O yıllarda nüfusun yüzde 80’inin yaşadığı kırsal Türkiye’de, Köy Enstitüleri köyün üretim yapısını içinden çıkan bir güç ile değiştirmeyi ve böylelikle bağımlılık ve sömürü düzenini sonlandırmayı amaçlıyordu. Enstitüler, bu ülke insanının özgürleşmesini istemeyen kesimlerin saldırısı sonucu yok edildi.

Enstitüler, yeniden?!
Enstitüler, on yıla yakın bir aşındırılma sürecinden sonra 1954’te tümüyle kapatıldı. Yalnız tarihin öğrettiği bir gerçek var: Sağlam tohumlar eninde sonunda filizleniyor.
Köy Enstitüleri konusunda yerel seçim sürecinde ve sonrasında yaşananlar bu tür bir canlanmanın olabileceğini bir kez daha kanıtlıyor. Eğitimi bütünüyle büyük bir çöküntü yaşayan Türkiye, çok önemli ve beklenmedik bir biçimde yeniden Köy Enstitülerine uyanıyor.
Bunlardan biri, büyük beğeni toplayan Yücel’in Çiçekleri belgeseline katkı yaptığı bilinen İstanbul Belediye Başkanı Ekrem İmamoğlu’nun, adaylığı sırasında açıkladığı projeler arasında Köy Enstitülerine gönderme yaparak bir kent enstitüsü kuracağının güvencesini güçlü bir biçimde vermesidir.
Bir diğeri, ancak hiç de ikincil sayılmaması gereken, İzmir’de yeşeren gelişmedir. 17 Nisan günü İzmir’de Yeni Kuşak Köy Enstitülüler Derneği’nin düzenlediği törende konuşan Belediye Başkanı ve Sosyal Demokrat Belediyeler Derneği Başkanı Tunç Soyer, Enstitüler yaşasaydı, köy ve kentin kaynaşacağını vurguluyor ve sözlerini “Kendi kendini doyuran bir halk olacaktık”... “açacağımız İzmir Tarım Üniversitesi’nde... Köy Enstitülerinin ruhunu İzmir’den yaymaya başlayacağız. Bu ruh Türkiyemizin dört bir yanında yeniden yeşerecek” diye tamamlıyor.
Ankara geri kalacak değil ya!
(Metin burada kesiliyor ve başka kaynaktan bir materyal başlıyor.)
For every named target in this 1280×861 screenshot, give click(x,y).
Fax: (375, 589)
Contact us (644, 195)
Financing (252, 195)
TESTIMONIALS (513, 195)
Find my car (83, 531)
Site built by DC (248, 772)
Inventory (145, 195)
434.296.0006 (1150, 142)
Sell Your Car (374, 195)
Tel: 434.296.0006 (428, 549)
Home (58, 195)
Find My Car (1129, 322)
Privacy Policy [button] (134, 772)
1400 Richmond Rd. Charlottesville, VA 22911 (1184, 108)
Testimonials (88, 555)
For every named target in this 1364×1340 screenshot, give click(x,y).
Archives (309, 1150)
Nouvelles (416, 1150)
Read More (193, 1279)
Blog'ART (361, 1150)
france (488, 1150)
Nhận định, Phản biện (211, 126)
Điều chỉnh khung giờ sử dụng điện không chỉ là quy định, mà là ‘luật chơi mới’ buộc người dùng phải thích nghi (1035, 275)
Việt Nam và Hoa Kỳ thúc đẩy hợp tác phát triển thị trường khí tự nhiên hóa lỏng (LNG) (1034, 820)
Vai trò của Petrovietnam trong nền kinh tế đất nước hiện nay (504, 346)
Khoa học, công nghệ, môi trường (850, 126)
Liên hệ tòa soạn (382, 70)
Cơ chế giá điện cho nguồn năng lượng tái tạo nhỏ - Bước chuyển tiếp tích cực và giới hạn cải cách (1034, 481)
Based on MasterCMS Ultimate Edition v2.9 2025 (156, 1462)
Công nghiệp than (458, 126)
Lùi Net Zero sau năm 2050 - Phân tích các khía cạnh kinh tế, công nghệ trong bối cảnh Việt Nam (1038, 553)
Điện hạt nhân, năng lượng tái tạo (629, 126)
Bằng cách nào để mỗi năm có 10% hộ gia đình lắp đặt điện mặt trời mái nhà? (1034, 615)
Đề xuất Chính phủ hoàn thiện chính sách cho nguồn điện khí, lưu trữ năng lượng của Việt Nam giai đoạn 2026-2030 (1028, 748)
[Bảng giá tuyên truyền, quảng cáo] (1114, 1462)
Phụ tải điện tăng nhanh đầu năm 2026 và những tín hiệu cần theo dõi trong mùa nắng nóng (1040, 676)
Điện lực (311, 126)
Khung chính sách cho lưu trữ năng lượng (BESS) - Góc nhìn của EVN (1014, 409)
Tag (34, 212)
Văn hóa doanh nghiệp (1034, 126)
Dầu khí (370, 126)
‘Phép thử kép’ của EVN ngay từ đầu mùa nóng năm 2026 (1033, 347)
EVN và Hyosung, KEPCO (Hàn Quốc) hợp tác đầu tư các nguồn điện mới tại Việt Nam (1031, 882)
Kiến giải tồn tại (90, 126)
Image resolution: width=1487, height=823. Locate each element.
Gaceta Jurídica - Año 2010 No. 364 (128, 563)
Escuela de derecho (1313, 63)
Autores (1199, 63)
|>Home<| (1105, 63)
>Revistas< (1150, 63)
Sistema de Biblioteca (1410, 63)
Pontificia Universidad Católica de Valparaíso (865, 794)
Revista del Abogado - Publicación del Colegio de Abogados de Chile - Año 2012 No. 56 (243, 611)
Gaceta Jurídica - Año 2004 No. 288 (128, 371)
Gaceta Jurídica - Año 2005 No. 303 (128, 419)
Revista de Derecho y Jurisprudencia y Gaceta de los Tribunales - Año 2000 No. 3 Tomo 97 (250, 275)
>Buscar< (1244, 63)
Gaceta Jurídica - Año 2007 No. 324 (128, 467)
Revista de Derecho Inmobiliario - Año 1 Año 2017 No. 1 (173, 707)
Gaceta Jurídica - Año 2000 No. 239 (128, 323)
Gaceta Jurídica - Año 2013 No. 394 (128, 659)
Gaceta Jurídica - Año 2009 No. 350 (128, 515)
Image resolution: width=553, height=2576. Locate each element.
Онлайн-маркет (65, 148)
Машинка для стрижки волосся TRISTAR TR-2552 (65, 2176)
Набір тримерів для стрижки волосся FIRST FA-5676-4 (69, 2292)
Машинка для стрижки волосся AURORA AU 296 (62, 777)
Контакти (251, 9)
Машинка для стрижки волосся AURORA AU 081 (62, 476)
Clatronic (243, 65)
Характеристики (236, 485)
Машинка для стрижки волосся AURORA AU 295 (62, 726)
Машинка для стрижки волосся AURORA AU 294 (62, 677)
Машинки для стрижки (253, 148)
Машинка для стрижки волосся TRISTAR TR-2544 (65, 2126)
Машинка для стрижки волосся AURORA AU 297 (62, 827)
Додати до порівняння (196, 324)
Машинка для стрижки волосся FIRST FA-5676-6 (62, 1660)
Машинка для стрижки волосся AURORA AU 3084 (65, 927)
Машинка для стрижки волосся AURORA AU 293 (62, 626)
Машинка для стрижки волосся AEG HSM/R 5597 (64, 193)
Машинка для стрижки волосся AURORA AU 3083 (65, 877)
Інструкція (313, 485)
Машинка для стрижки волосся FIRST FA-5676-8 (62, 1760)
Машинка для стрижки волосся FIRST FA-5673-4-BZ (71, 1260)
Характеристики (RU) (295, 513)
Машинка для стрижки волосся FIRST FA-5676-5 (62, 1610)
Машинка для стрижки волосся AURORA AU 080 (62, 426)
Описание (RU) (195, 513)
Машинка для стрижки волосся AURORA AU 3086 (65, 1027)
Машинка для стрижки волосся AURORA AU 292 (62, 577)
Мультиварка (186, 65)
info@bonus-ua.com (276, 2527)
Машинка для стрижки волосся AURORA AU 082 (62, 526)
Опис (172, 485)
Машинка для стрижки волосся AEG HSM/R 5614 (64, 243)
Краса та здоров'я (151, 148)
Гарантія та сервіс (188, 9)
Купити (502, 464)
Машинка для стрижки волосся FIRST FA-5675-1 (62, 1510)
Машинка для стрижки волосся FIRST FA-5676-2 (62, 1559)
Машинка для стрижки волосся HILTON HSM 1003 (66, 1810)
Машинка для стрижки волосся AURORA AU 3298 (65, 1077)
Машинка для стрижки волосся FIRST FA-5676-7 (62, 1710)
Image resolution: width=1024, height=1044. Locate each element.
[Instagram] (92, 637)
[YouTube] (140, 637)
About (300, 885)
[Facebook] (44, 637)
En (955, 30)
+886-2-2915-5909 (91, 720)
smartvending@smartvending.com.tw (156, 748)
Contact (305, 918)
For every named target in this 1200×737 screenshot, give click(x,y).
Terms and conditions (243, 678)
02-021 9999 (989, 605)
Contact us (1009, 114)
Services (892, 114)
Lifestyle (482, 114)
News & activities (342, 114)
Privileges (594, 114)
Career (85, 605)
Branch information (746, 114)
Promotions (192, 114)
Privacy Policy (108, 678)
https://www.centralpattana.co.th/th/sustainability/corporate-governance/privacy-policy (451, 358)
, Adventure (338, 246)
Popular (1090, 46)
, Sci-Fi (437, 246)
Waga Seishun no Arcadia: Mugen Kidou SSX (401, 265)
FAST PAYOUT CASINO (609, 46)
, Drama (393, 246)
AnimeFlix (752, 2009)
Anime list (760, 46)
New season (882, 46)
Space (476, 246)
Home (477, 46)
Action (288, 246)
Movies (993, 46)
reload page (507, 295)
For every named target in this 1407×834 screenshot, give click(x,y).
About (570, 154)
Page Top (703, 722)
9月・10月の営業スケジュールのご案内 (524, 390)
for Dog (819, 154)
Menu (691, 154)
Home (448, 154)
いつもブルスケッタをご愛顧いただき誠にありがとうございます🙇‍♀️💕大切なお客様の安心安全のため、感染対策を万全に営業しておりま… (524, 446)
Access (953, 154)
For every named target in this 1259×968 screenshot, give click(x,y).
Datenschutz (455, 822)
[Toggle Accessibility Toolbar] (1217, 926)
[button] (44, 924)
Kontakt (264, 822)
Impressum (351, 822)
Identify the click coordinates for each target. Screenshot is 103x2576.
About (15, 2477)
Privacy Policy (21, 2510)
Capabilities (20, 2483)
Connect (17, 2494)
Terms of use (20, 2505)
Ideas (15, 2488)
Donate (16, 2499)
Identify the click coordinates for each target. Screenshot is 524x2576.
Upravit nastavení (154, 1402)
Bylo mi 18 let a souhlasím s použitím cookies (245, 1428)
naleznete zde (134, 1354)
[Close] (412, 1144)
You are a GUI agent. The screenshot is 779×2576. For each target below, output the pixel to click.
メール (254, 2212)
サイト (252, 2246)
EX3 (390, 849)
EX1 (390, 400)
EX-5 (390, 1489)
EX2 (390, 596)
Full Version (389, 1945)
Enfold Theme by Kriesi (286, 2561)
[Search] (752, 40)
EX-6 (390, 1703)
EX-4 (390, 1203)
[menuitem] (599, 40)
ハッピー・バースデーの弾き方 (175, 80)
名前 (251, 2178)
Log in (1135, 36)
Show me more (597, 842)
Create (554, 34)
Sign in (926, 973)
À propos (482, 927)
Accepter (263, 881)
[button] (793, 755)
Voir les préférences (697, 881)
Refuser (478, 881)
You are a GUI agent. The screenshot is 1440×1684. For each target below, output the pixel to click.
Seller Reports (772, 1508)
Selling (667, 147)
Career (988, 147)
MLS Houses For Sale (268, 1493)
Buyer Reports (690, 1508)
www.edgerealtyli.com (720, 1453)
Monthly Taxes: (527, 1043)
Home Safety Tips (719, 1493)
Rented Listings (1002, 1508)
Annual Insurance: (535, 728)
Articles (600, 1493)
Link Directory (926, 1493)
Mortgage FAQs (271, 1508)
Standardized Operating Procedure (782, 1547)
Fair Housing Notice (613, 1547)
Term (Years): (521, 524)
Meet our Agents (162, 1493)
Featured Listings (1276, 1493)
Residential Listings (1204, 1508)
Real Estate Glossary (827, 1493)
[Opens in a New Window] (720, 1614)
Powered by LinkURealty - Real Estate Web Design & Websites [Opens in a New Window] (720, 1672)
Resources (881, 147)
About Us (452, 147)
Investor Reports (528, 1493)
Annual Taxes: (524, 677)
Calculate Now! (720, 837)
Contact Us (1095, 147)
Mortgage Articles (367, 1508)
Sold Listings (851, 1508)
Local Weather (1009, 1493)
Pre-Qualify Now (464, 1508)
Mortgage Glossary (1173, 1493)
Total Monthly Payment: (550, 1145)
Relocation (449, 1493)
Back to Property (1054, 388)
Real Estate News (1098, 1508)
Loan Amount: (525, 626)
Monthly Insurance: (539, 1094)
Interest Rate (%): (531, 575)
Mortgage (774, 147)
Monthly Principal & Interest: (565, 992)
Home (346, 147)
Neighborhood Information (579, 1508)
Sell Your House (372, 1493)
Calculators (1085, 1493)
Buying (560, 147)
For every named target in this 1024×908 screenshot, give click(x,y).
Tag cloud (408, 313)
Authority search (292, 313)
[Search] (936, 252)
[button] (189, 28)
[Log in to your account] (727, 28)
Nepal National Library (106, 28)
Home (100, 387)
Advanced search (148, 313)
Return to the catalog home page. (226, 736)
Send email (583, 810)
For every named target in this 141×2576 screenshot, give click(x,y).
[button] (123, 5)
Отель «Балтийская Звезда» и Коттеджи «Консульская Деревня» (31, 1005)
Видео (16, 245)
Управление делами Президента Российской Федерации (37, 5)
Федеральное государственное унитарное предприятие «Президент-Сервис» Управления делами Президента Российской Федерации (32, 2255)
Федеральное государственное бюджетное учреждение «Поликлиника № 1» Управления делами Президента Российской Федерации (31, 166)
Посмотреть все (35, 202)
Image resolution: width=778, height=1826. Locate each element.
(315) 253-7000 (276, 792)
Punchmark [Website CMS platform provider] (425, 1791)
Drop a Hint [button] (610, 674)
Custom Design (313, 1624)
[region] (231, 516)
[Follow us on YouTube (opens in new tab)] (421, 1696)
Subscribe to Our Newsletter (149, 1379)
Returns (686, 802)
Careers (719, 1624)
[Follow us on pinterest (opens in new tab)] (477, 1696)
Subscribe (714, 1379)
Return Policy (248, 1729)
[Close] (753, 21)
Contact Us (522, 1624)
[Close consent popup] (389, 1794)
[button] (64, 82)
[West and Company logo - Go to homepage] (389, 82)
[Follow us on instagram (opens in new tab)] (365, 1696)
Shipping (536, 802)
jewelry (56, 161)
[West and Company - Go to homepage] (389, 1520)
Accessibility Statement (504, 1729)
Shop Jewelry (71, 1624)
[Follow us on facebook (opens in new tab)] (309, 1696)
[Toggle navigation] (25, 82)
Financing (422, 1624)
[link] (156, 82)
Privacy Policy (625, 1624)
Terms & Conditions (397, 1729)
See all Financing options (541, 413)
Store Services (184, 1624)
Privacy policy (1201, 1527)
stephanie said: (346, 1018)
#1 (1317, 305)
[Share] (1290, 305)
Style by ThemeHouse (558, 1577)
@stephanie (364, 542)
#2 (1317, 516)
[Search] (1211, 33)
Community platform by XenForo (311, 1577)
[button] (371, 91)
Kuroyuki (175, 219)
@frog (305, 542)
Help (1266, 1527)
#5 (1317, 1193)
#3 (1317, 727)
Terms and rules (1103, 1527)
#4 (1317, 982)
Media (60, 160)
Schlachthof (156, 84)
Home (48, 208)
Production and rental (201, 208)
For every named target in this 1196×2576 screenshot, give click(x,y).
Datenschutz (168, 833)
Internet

CHP Ankara Milletvekili Gamze Taşcıer, Hasanoğlan (Yüksek) Köy Enstitüsü’nün bulunduğu yerleşkeye, bünyesinde bilim ve sanat dallarının bulunduğu bir üniversite kurulması için TBMM’ye bir yasa önerisi veriyor.
Üç büyük kentteki bu gelişmelere, eğitim yoluyla özgürleşme görüşünü benimseyen tüm yerel yönetimlerin de katılacağı ya da katılmaya çalışacakları kuşkusuzdur.
Bütün bunlar, Köy Enstitüsü düşünce ve uygulamasının, elbette günümüzün Türkiye ve dünya koşullarına göre yorumlanarak, bütünlük içinde yeniden yaşama geçirileceğinin müjdecisidir.
Enstitülerde işler, birlikte üretim ve özgürleşme demek olan imece yöntemiyle görülürdü. Ülke demokrasisini güçlendirecek daha güzel günler için yeniden imeceye!